Exercise description:
Omit the images. Copy each entry word for word.

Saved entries
━━━━━━━━━━━━━━━━━━━━━━━━━━━━━━
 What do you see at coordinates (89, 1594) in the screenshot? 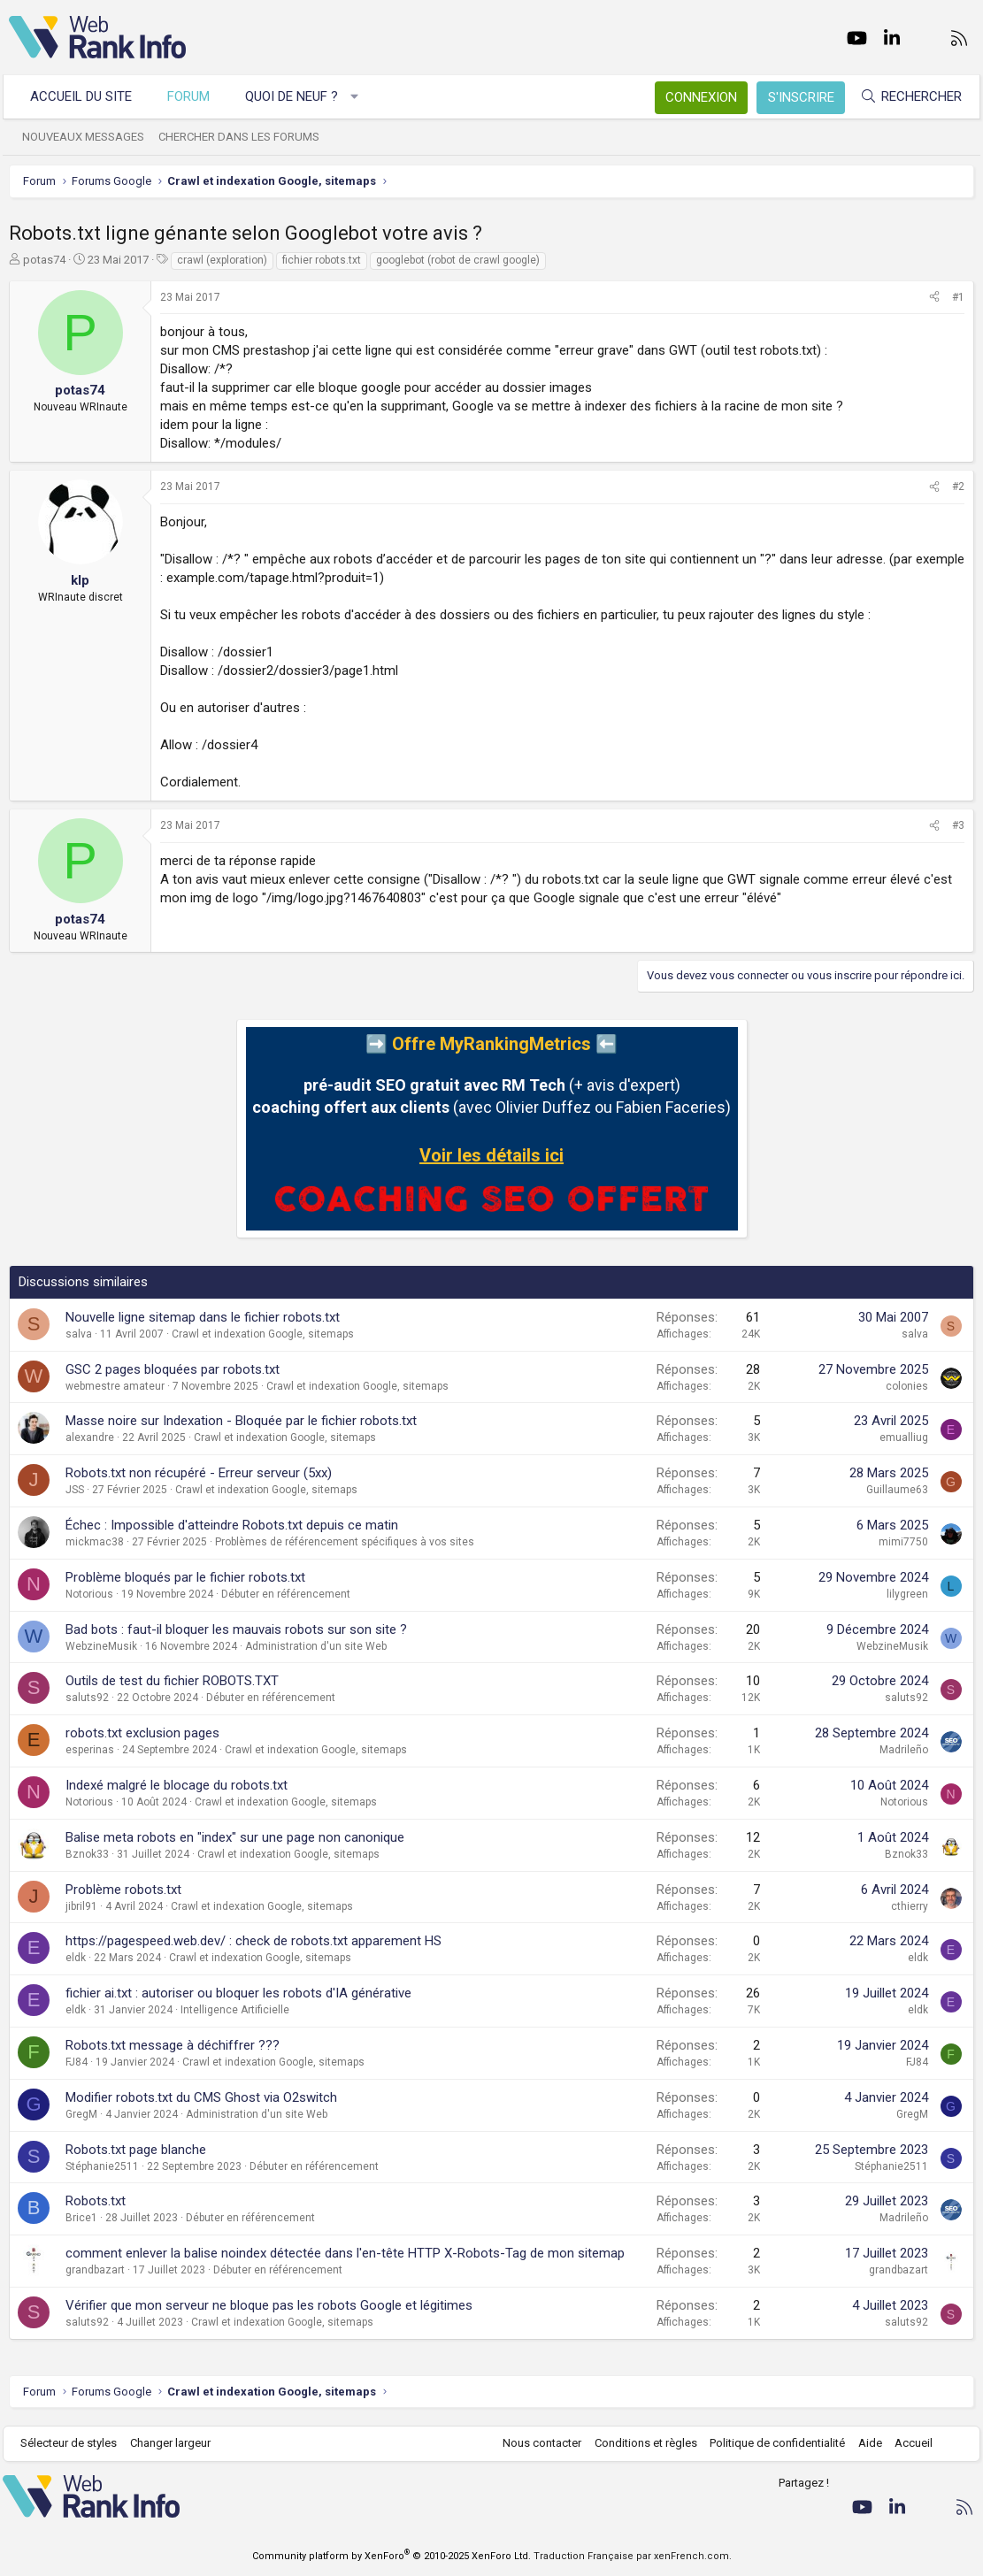
I see `Notorious` at bounding box center [89, 1594].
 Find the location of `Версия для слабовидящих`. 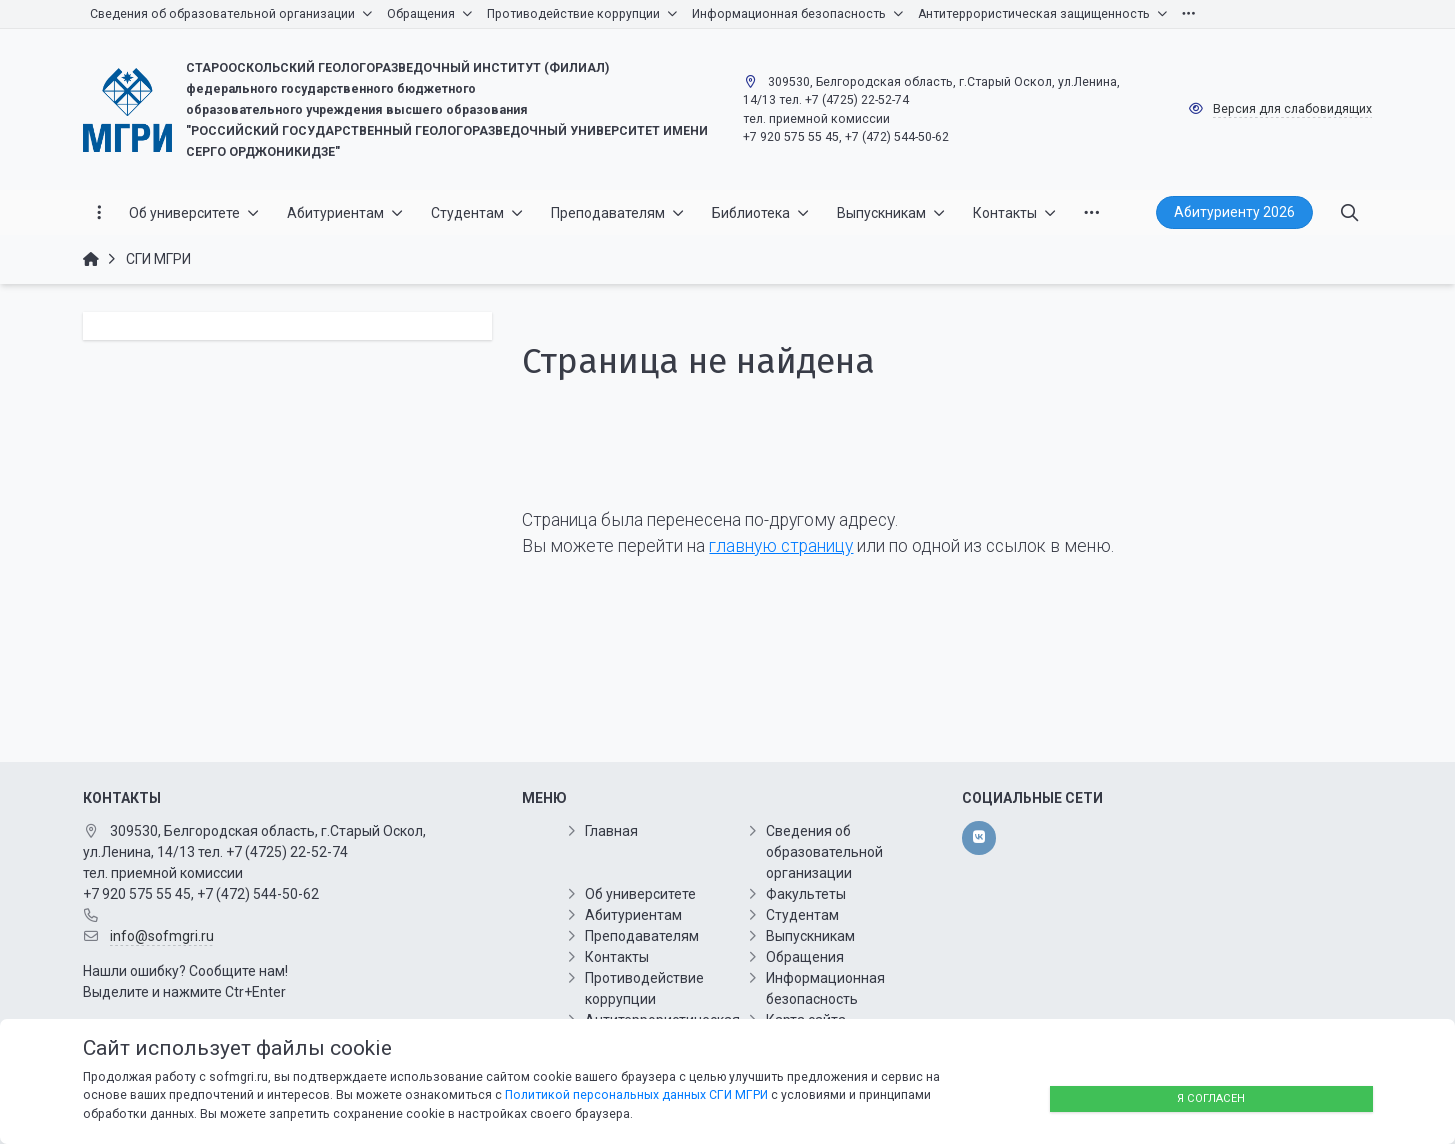

Версия для слабовидящих is located at coordinates (1292, 109).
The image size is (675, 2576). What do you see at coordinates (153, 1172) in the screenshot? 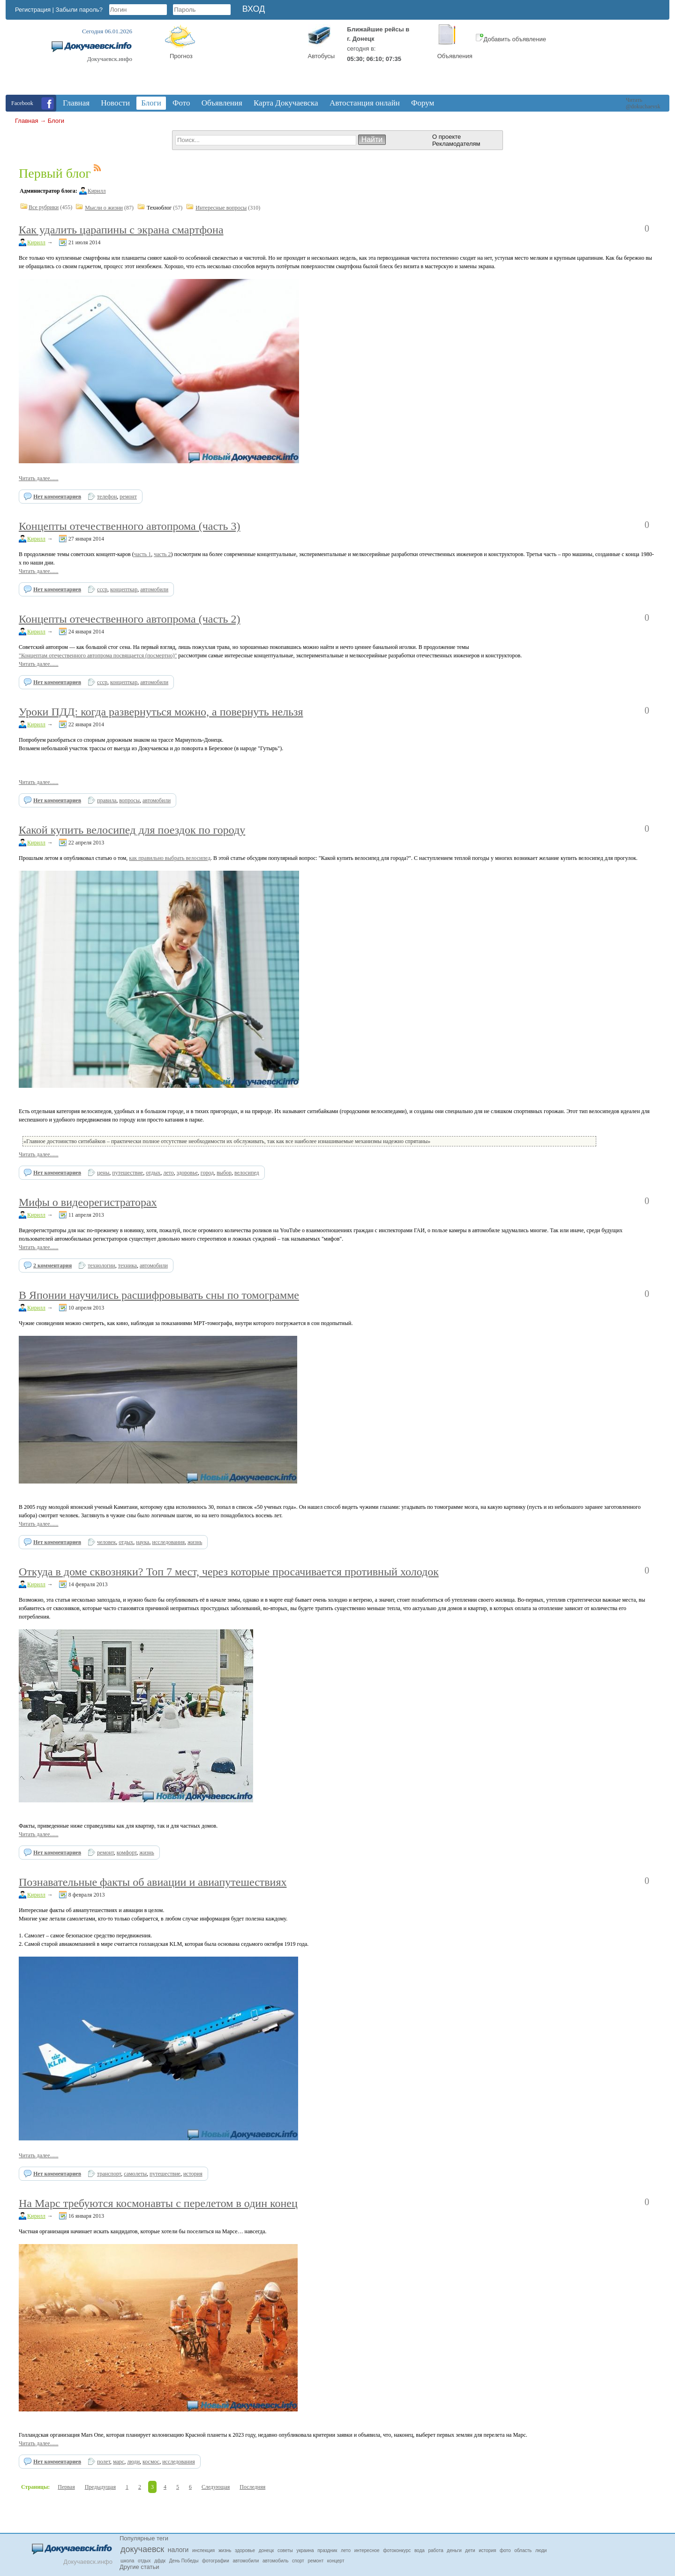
━━━━━━━━━━━━━━━━━━━━━━━━━━━━━━
Task response:
 What do you see at coordinates (89, 1594) in the screenshot? 
I see `Notorious` at bounding box center [89, 1594].
 Find the location of `Версия для слабовидящих`. 

Версия для слабовидящих is located at coordinates (1292, 109).
The image size is (675, 2576). What do you see at coordinates (153, 1172) in the screenshot? 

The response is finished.